▸ **What is required**: Your task is to show every line in the listing below that includes "feijo".
*** Opening of Extracted entries ***
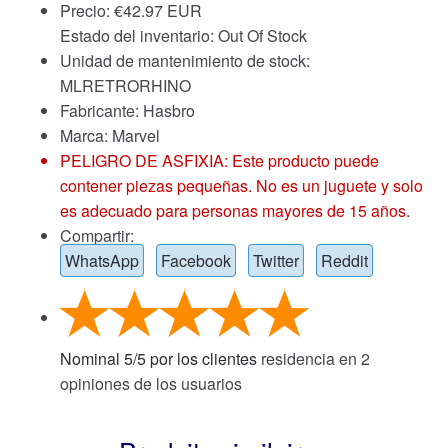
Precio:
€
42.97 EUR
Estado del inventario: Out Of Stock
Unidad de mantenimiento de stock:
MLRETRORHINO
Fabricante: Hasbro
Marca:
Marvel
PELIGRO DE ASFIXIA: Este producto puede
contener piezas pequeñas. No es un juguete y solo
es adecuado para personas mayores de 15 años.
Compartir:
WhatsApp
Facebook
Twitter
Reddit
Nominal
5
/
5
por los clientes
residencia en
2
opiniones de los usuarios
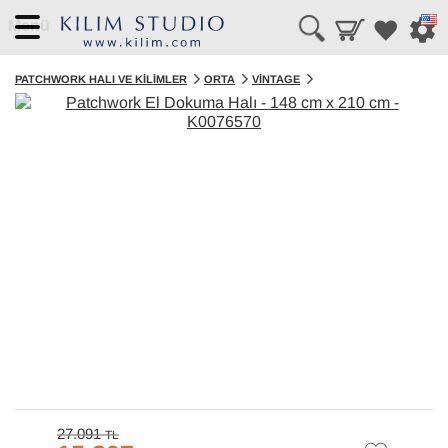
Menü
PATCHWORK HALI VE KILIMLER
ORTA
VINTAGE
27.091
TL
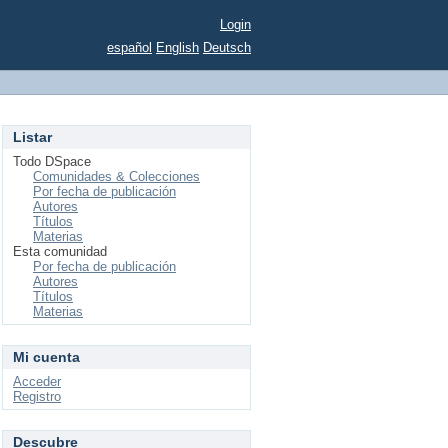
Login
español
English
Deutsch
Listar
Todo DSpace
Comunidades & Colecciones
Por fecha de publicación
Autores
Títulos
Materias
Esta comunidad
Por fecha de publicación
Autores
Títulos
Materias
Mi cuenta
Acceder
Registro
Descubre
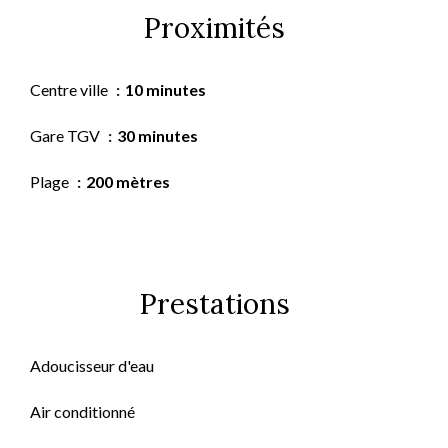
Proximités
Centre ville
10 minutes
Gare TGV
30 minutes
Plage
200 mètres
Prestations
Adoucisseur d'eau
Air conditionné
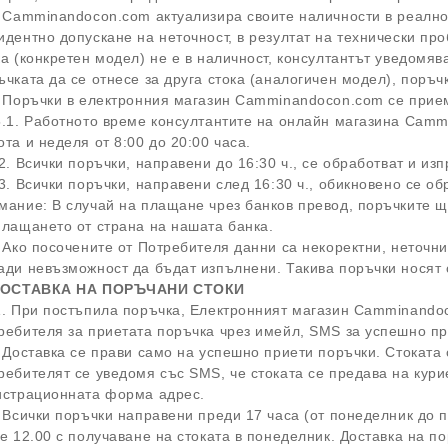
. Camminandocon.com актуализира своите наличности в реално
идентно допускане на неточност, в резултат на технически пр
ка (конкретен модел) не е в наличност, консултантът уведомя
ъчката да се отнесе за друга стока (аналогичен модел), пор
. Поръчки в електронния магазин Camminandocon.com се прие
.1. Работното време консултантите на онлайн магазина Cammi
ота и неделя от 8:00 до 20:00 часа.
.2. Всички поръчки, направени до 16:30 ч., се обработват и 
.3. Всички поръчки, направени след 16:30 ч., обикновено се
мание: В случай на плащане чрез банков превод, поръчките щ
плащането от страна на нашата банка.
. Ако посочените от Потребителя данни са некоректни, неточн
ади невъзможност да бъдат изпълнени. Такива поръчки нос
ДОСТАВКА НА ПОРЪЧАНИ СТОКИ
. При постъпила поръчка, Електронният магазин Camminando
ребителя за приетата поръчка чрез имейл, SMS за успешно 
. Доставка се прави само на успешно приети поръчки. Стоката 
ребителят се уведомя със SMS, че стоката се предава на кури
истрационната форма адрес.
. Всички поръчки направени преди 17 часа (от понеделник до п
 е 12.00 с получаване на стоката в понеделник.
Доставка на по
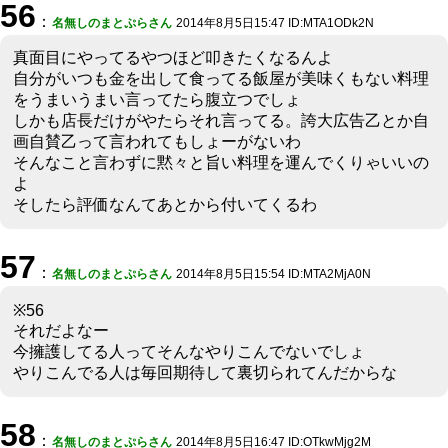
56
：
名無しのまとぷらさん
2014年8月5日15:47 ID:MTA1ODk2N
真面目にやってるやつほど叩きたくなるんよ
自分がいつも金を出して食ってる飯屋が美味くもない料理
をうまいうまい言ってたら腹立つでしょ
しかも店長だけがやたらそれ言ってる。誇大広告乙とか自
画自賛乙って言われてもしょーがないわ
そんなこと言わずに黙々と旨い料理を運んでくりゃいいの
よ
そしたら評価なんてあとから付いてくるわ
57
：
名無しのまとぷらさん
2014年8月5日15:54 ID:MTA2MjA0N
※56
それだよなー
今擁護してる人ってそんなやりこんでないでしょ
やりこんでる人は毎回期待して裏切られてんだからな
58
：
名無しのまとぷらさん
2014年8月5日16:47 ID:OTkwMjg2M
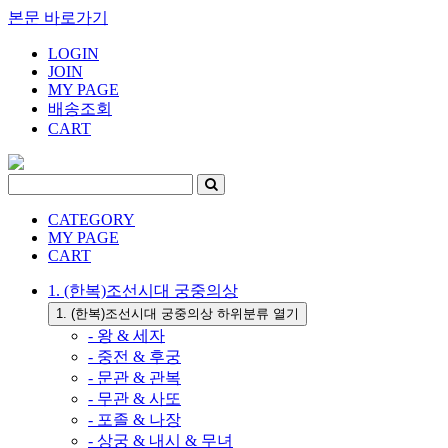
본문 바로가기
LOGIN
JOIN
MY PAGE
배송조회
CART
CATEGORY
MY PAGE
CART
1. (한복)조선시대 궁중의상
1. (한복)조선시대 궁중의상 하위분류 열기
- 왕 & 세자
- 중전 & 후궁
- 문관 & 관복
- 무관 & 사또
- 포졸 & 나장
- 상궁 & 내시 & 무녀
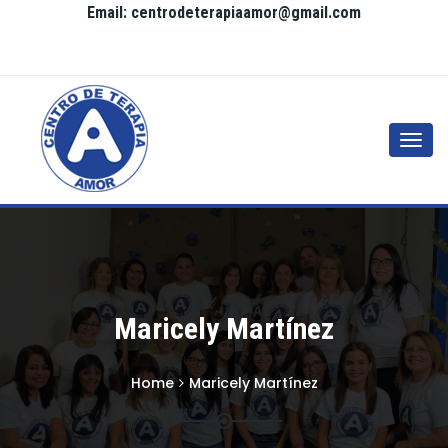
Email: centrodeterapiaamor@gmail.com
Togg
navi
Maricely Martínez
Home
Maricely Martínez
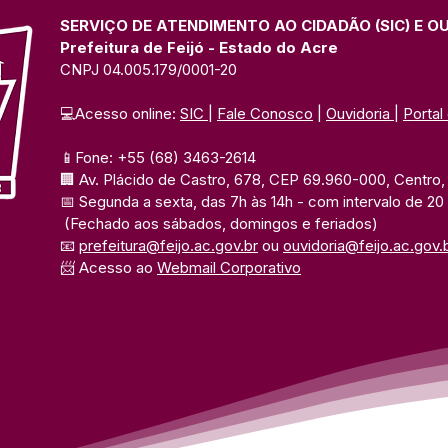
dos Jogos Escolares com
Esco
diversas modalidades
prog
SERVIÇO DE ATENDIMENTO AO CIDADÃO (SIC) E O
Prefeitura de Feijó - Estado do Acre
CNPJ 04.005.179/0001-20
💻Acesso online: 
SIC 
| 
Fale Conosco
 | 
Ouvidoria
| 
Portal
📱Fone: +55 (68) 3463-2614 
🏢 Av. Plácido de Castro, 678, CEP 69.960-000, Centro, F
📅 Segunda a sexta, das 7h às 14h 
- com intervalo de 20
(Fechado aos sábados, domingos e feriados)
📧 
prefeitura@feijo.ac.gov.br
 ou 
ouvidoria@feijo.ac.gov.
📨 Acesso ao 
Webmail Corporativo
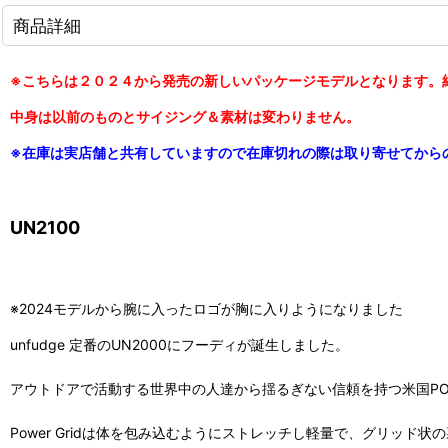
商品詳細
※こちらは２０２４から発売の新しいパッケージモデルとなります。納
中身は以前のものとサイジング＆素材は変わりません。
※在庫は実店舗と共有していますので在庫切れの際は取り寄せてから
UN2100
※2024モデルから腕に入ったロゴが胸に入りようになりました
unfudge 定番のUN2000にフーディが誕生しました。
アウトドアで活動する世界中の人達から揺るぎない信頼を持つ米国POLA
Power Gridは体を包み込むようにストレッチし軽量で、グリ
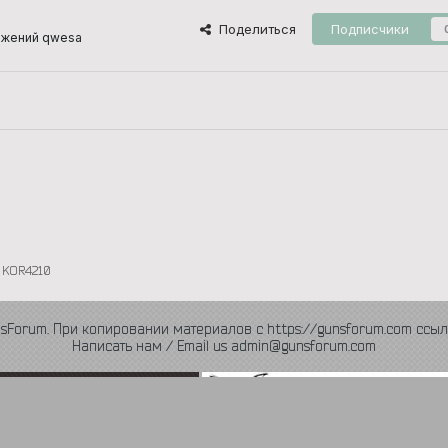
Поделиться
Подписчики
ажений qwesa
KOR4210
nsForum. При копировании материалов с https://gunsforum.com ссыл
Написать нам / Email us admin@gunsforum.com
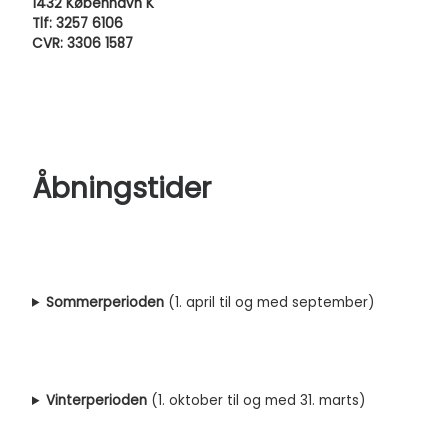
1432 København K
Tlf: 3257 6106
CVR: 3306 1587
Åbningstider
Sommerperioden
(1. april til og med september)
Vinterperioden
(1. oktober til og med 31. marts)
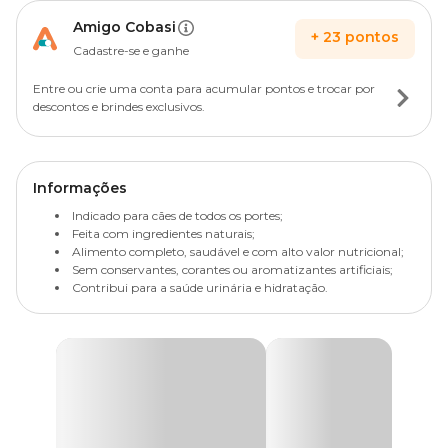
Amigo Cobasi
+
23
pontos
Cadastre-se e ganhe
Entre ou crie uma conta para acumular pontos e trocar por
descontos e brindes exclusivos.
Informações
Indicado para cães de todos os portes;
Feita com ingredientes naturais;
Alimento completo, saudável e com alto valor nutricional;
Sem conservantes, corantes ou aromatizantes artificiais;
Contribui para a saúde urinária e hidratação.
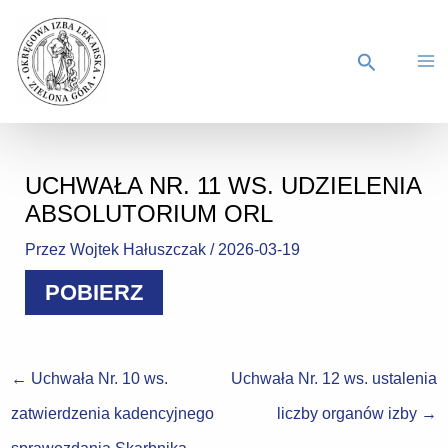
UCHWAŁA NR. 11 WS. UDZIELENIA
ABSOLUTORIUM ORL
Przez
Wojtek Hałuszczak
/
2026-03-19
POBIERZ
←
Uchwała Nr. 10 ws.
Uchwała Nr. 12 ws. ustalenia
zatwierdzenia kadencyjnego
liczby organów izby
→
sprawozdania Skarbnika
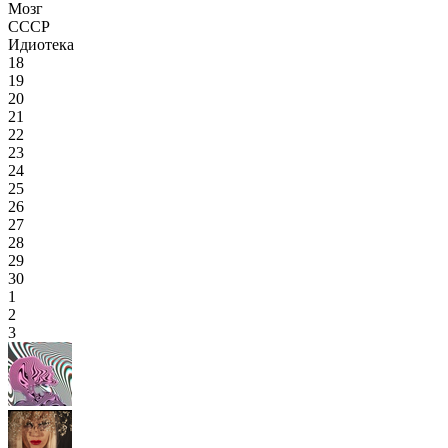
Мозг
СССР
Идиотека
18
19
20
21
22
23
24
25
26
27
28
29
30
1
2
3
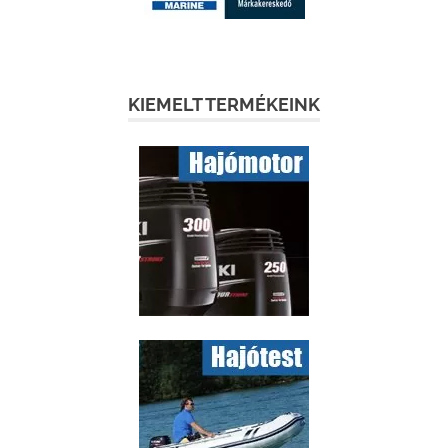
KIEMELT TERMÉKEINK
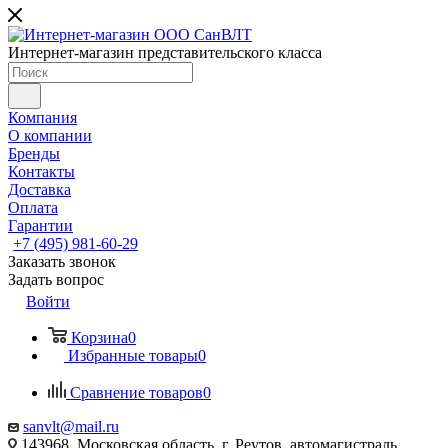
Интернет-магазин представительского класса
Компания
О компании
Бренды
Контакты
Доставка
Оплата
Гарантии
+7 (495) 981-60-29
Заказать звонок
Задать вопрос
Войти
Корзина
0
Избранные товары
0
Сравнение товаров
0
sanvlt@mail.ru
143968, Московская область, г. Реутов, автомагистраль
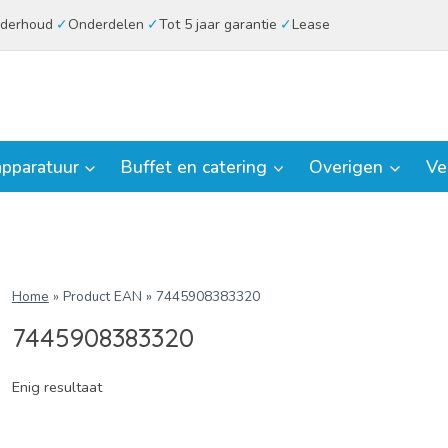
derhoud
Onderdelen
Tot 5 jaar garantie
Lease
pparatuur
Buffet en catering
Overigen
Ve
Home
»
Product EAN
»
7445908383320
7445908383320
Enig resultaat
*** Close of Extracted entries ***
▸ **Response**:
prefeitura@feijo.ac.gov.br
ouvidoria@feijo.ac.gov.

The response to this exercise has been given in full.